I have been playing with a decent amount of overdrive and compression. I am using the same tone for lead as I am for rhythm, with no volume knob adjustments. Just the same exact tone. Anyone else do this?


----------



## cboutilier (Jan 12, 2016)

I often do for my cleaner stuff, but sometimes crunchy stuff too. You can let your right hand attitude push the lead through the mix.

This is especially true with a really dynamic amp like a 5E3


----------



## Dorian2 (Jun 9, 2015)

Depends what I'm playing. I do it for the heavier stuff for sure. KISS principal. If I want something a bit different my Flashback mini or Phase 95 pedals come in really handy. But I use my Tone and Volume a hella lot as well. Depends on the song or situation.


----------



## cdntac (Oct 11, 2017)

I only occasionally switch over to the neck pickup when soloing. 

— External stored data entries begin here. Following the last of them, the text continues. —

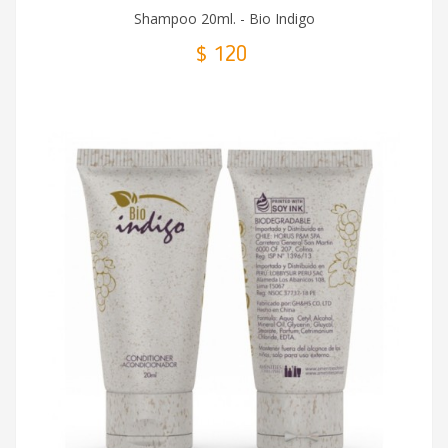
Shampoo 20ml. - Bio Indigo
$ 120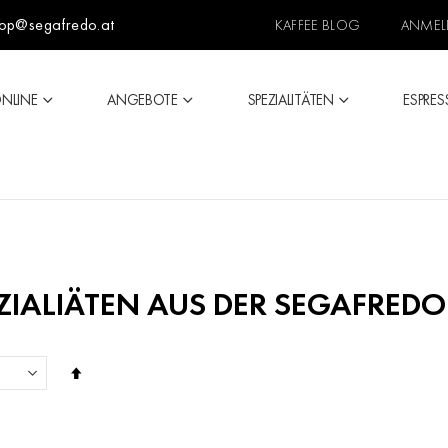
op@segafredo.at
KAFFEE BLOG
ANMEL
ONLINE
ANGEBOTE
SPEZIALITÄTEN
ESPRES
ZIALIÄTEN AUS DER SEGAFREDO
In
absteigender
Reihenfolge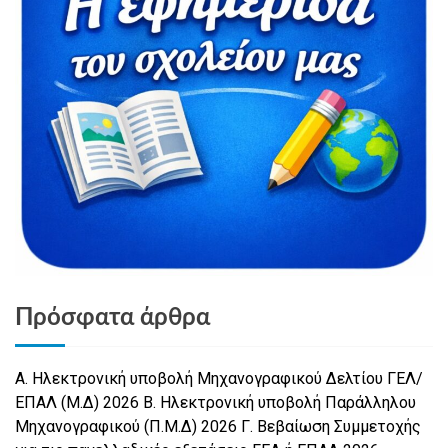
Πρόσφατα άρθρα
Α. Ηλεκτρονική υποβολή Μηχανογραφικού Δελτίου ΓΕΛ/
ΕΠΑΛ (Μ.Δ) 2026 Β. Ηλεκτρονική υποβολή Παράλληλου
Μηχανογραφικού (Π.Μ.Δ) 2026 Γ. Βεβαίωση Συμμετοχής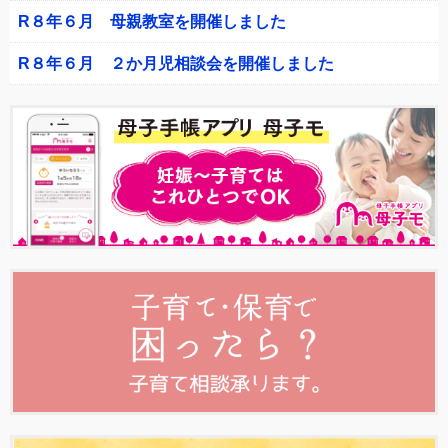
R８年６月 母親教室を開催しました
R８年６月 ２か月児相談会を開催しました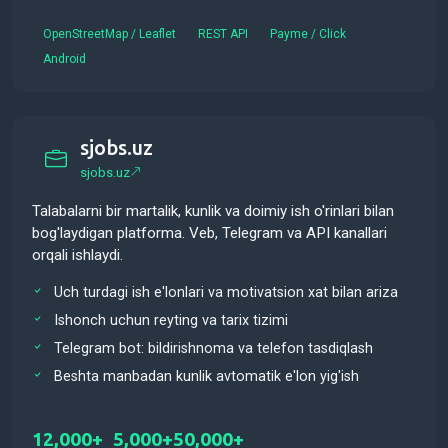
OpenStreetMap / Leaflet
REST API
Payme / Click
Android
sjobs.uz
sjobs.uz
Talabalarni bir martalik, kunlik va doimiy ish o'rinlari bilan
bog'laydigan platforma. Veb, Telegram va API kanallari
orqali ishlaydi.
Uch turdagi ish e'lonlari va motivatsion xat bilan ariza
Ishonch uchun reyting va tarix tizimi
Telegram bot: bildirishnoma va telefon tasdiqlash
Beshta manbadan kunlik avtomatik e'lon yig'ish
12,000+
5,000+
50,000+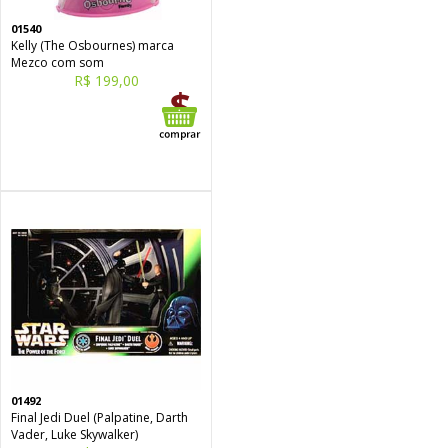
01540
Kelly (The Osbournes) marca
Mezco com som
R$ 199,00
01492
Final Jedi Duel (Palpatine, Darth
Vader, Luke Skywalker)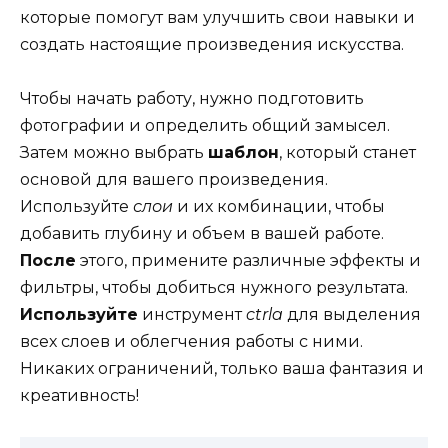
которые помогут вам улучшить свои навыки и
создать настоящие произведения искусства.
Чтобы начать работу, нужно подготовить
фотографии и определить общий замысел.
Затем можно выбрать
шаблон
, который станет
основой для вашего произведения.
Используйте
слои
и их комбинации, чтобы
добавить глубину и объем в вашей работе.
После
этого, примените различные эффекты и
фильтры, чтобы добиться нужного результата.
Используйте
инструмент
ctrla
для выделения
всех слоев и облегчения работы с ними.
Никаких ограничений, только ваша фантазия и
креативность!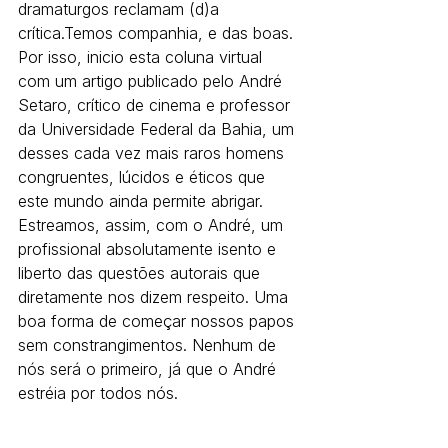
dramaturgos reclamam (d)a 
crítica.Temos companhia, e das boas. 
Por isso, inicio esta coluna virtual 
com um artigo publicado pelo André 
Setaro, crítico de cinema e professor 
da Universidade Federal da Bahia, um 
desses cada vez mais raros homens 
congruentes, lúcidos e éticos que 
este mundo ainda permite abrigar. 
Estreamos, assim, com o André, um 
profissional absolutamente isento e 
liberto das questões autorais que 
diretamente nos dizem respeito. Uma 
boa forma de começar nossos papos 
sem constrangimentos. Nenhum de 
nós será o primeiro, já que o André 
estréia por todos nós.  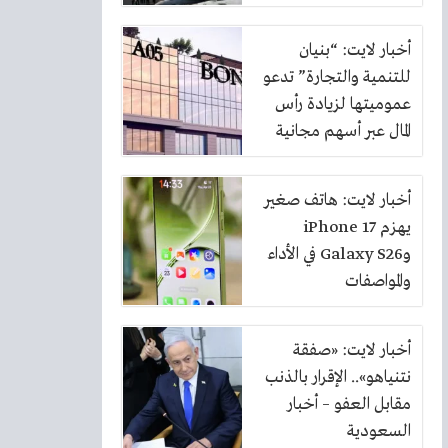
أخبار لايت: “بنيان
للتنمية والتجارة” تدعو
عموميتها لزيادة رأس
المال عبر أسهم مجانية
بنسبة 10%
أخبار لايت: هاتف صغير
يهزم iPhone 17
وGalaxy S26 في الأداء
والمواصفات
أخبار لايت: «صفقة
نتنياهو».. الإقرار بالذنب
مقابل العفو – أخبار
السعودية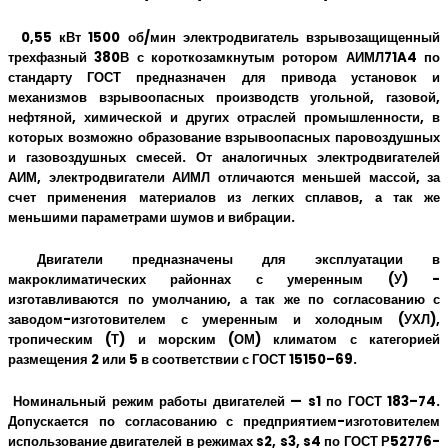
0,55 кВт 1500 об/мин электродвигатель взрывозащищенный
трехфазный 380В с короткозамкнутым ротором АИМЛ71A4 по
стандарту ГОСТ предназначен для привода установок и
механизмов взрывоопасных производств угольной, газовой,
нефтяной, химической и других отраслей промышленности, в
которых возможно образование взрывоопасных паровоздушных
и газовоздушных смесей. От аналогичных электродвигателей
АИМ, электродвигатели АИМЛ отличаются меньшей массой, за
счет применения материалов из легких сплавов, а так же
меньшими параметрами шумов и вибрации.
Двигатели предназначены для эксплуатации в
макроклиматических районнах с умеренным (У) -
изготавливаются по умолчанию, а так же по согласованию с
заводом-изготовителем с умеренным и холодным (УХЛ),
тропическим (Т) и морским (ОМ) климатом с категорией
размещения 2 или 5 в соответствии с ГОСТ 15150–69.
Номинальный режим работы двигателей — s1 по ГОСТ 183–74.
Допускается по согласованию с предприятием-изготовителем
использование двигателей в режимах s2, s3, s4 по ГОСТ Р52776-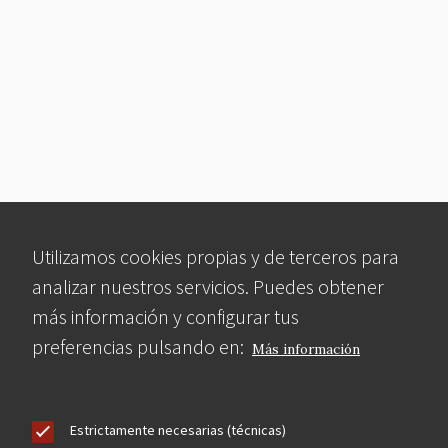
Utilizamos cookies propias y de terceros para
analizar nuestros servicios. Puedes obtener
más información y configurar tus
preferencias pulsando en:
Más información
Estrictamente necesarias (técnicas)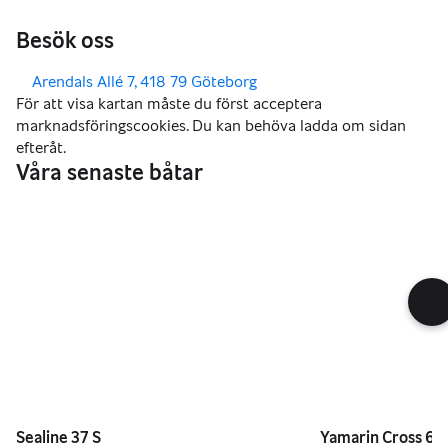
Besök oss
,
Arendals Allé 7, 418 79 Göteborg
Våra senaste båtar
709 000 kr
269 000 kr
Sealine 37 S
Yamarin Cross 63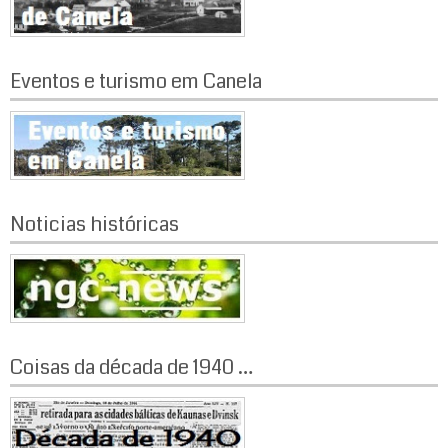
o
s
t
Eventos e turismo em Canela
s
Noticias históricas
Coisas da década de 1940 …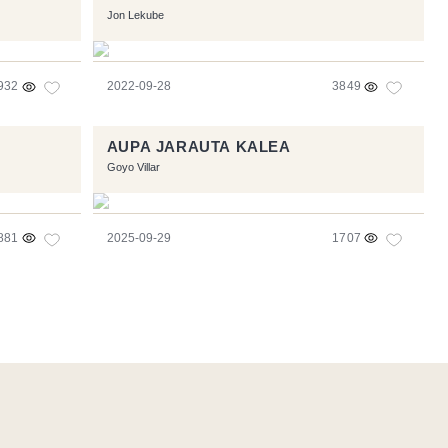
Jon Lekube
932
2022-09-28
3849
AUPA JARAUTA KALEA
Goyo Villar
881
2025-09-29
1707
e
- Logo / Icons by
Brenthisdesign.com
- __Follow us on
Mastodon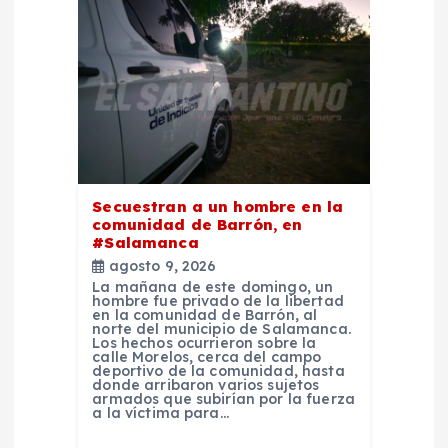
e
n
t
r
Secuestran a un hombre en la
a
comunidad de Barrón, en
#Salamanca
d
agosto 9, 2026
La mañana de este domingo, un
hombre fue privado de la libertad
a
en la comunidad de Barrón, al
norte del municipio de Salamanca.
Los hechos ocurrieron sobre la
calle Morelos, cerca del campo
s
deportivo de la comunidad, hasta
donde arribaron varios sujetos
armados que subirían por la fuerza
a la víctima para…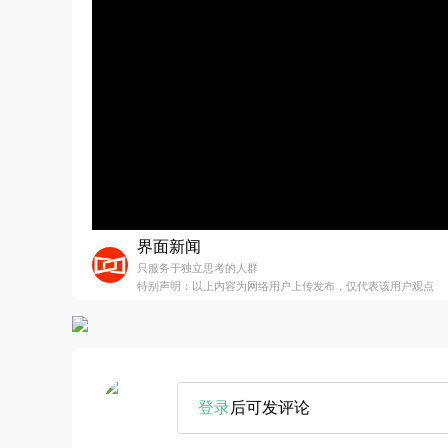
界面新闻
只服务于独立思考的人群
特别声明：以上内容为网络用户上传发布，仅代表该用户观点
登录
后可发评论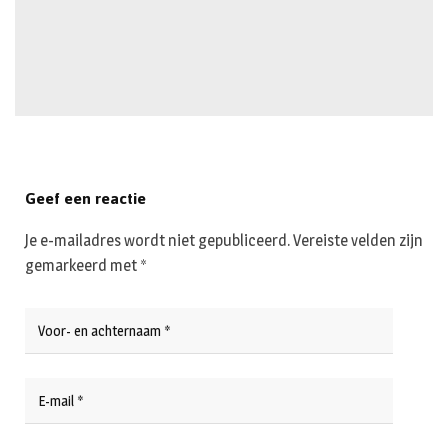
Geef een reactie
Je e-mailadres wordt niet gepubliceerd.
Vereiste velden zijn
gemarkeerd met
*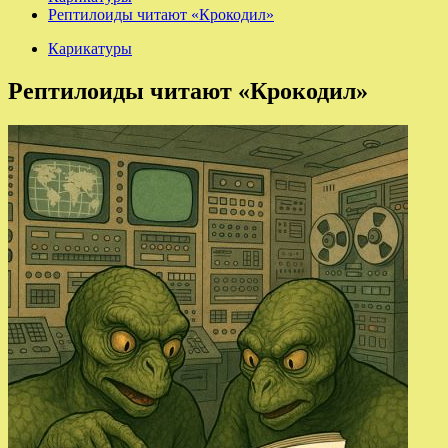
Рептилоиды читают «Крокодил»
Карикатуры
Рептилоиды читают «Крокодил»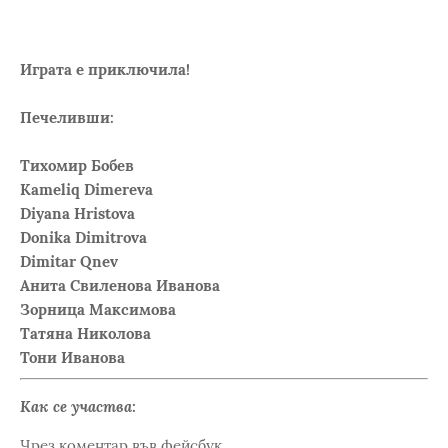
Играта е приключила!
Печеливши:
Тихомир Бобев
Kameliq Dimereva
Diyana Hristova
Donika Dimitrova
Dimitar Qnev
Анита Свиленова Иванова
Зорница Максимова
Татяна Николова
Тони Иванова
Как се участва:
Чрез коментар във фейсбук.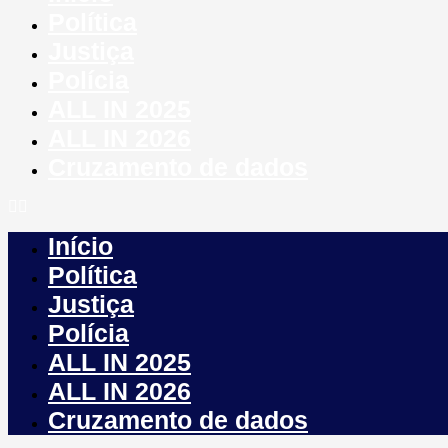
Política
Justiça
Polícia
ALL IN 2025
ALL IN 2026
Cruzamento de dados
Início
Política
Justiça
Polícia
ALL IN 2025
ALL IN 2026
Cruzamento de dados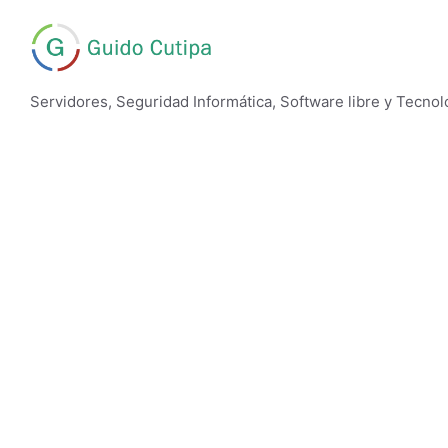
Saltar
al
contenido
Servidores, Seguridad Informática, Software libre y Tecnol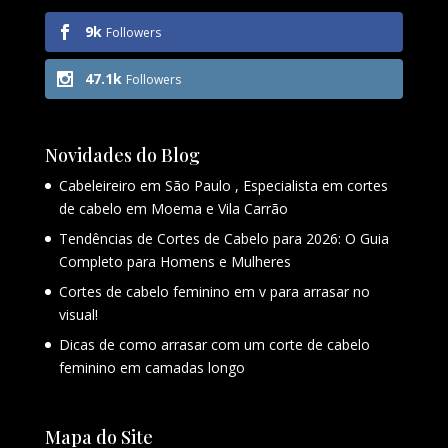
9k
Followers
47.1k
Followers
Novidades do Blog
Cabeleireiro em São Paulo , Especialista em cortes
de cabelo em Moema e Vila Carrão
Tendências de Cortes de Cabelo para 2026: O Guia
Completo para Homens e Mulheres
Cortes de cabelo feminino em v para arrasar no
visual!
Dicas de como arrasar com um corte de cabelo
feminino em camadas longo
Mapa do Site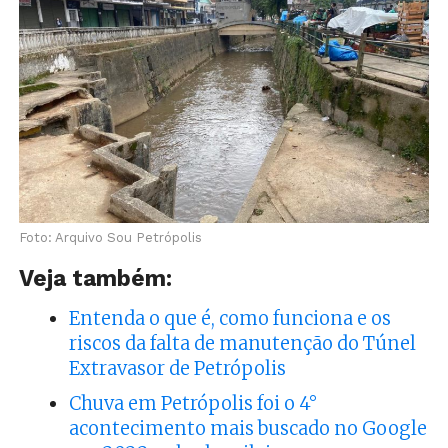
Foto: Arquivo Sou Petrópolis
Veja também:
Entenda o que é, como funciona e os
riscos da falta de manutenção do Túnel
Extravasor de Petrópolis
Chuva em Petrópolis foi o 4°
acontecimento mais buscado no Google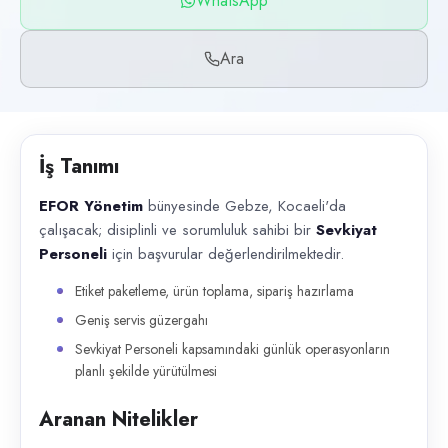
WhatsApp
Başvuru kanalları
WhatsApp, Telefon
Ara
İlan açıklaması
EFOR Yönetim bünyesinde Gebze, Kocaeli'da çalışacak; disiplinli ve sor
İş Tanımı
EFOR Yönetim
bünyesinde Gebze, Kocaeli'da
çalışacak; disiplinli ve sorumluluk sahibi bir
Sevkiyat
Personeli
için başvurular değerlendirilmektedir.
Etiket paketleme, ürün toplama, sipariş hazırlama
Geniş servis güzergahı
Sevkiyat Personeli kapsamındaki günlük operasyonların
planlı şekilde yürütülmesi
Aranan Nitelikler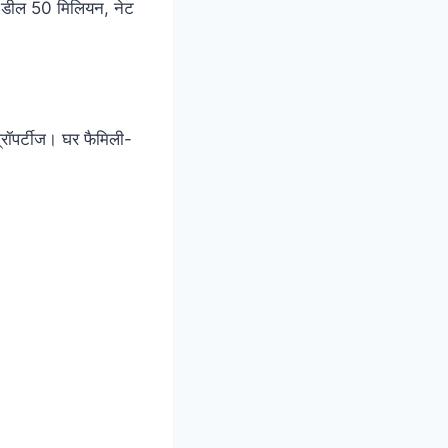
 डील 50 मिलियन, नेट
 प्रॉपर्टीज। घर फैमिली-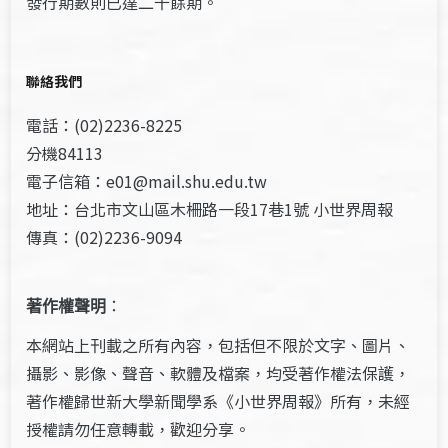
發行期數則已達二千餘期。
聯絡我們
電話：(02)2236-8225
分機84113
電子信箱：e01@mail.shu.edu.tw
地址：台北市文山區木柵路一段17巷1號 小世界周報
傳真：(02)2236-9094
著作權聲明
：
本網站上刊載之所有內容，包括但不限於文字、圖片、
攝影、影像、聲音、軟體及檔案，均受著作權法保護，
著作權歸世新大學新聞學系《小世界周報》所有，未經
授權請勿任意轉載，歡迎分享。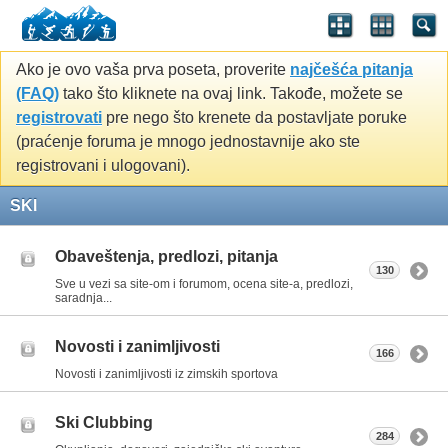
Ako je ovo vaša prva poseta, proverite
najčešća pitanja
(FAQ)
tako što kliknete na ovaj link. Takođe, možete se
registrovati
pre nego što krenete da postavljate poruke
(praćenje foruma je mnogo jednostavnije ako ste
registrovani i ulogovani).
SKI
Obaveštenja, predlozi, pitanja
130
Sve u vezi sa site-om i forumom, ocena site-a, predlozi,
saradnja...
Novosti i zanimljivosti
166
Novosti i zanimljivosti iz zimskih sportova
Ski Clubbing
284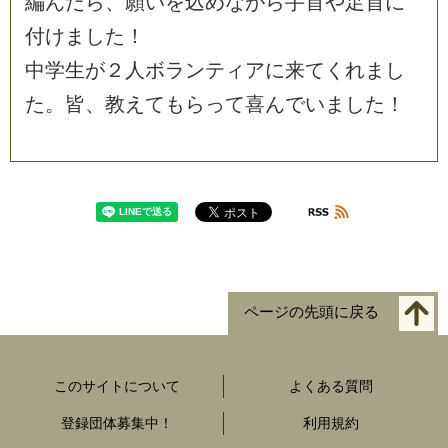
編
ん
だ
ら
、
願
い
を
込
め
な
が
ら
手
首
や
足
首
に
付
け
ま
し
た
！
中
学
生
が
２
人
ボ
ラ
ン
テ
ィ
ア
に
来
て
く
れ
ま
し
た
。
皆
、
教
え
て
も
ら
っ
て
喜
ん
で
い
ま
し
た
！
ページの先頭に戻る
このサイトについて
よくある質問
登録団体募集中！
利用規約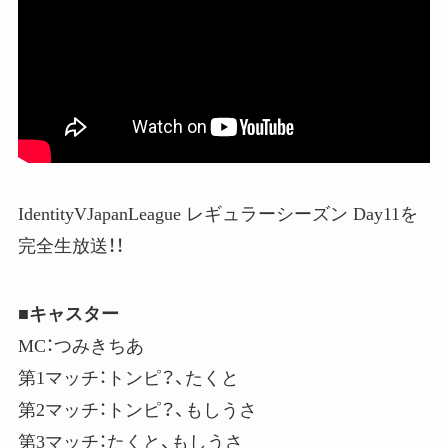
IdentityVJapanLeague レギュラーシーズン Day11を
完全生放送！！
■キャスター
MC：つみきちあ
第1マッチ：トンピ？、たくと
第2マッチ：トンピ？、もしうさ
第3マッチ：たくと、もしうさ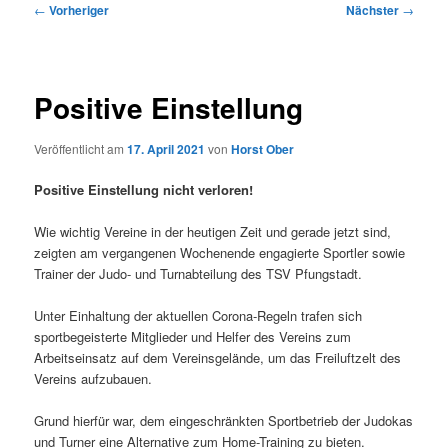
Beitragsnavigation
←
Vorheriger
Nächster
→
Positive Einstellung
Veröffentlicht am
17. April 2021
von
Horst Ober
Positive Einstellung nicht verloren!
Wie wichtig Vereine in der heutigen Zeit und gerade jetzt sind,
zeigten am vergangenen Wochenende engagierte Sportler sowie
Trainer der Judo- und Turnabteilung des TSV Pfungstadt.
Unter Einhaltung der aktuellen Corona-Regeln trafen sich
sportbegeisterte Mitglieder und Helfer des Vereins zum
Arbeitseinsatz auf dem Vereinsgelände, um das Freiluftzelt des
Vereins aufzubauen.
Grund hierfür war, dem eingeschränkten Sportbetrieb der Judokas
und Turner eine Alternative zum Home-Training zu bieten.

Otherwise I use the bridge pickup for rhythm and lead and adjust the volume or my picking/strumming as needed.


----------



## Wardo (Feb 5, 2010)

Most of the time I’m on the back pickup with my tele and with LP Jr obviously there’s no other choice. As for volume, my amps seem dynamic enough for most of what I do so when I need a bit more on a riff or whatever I just pick harder and that’s enough.


----------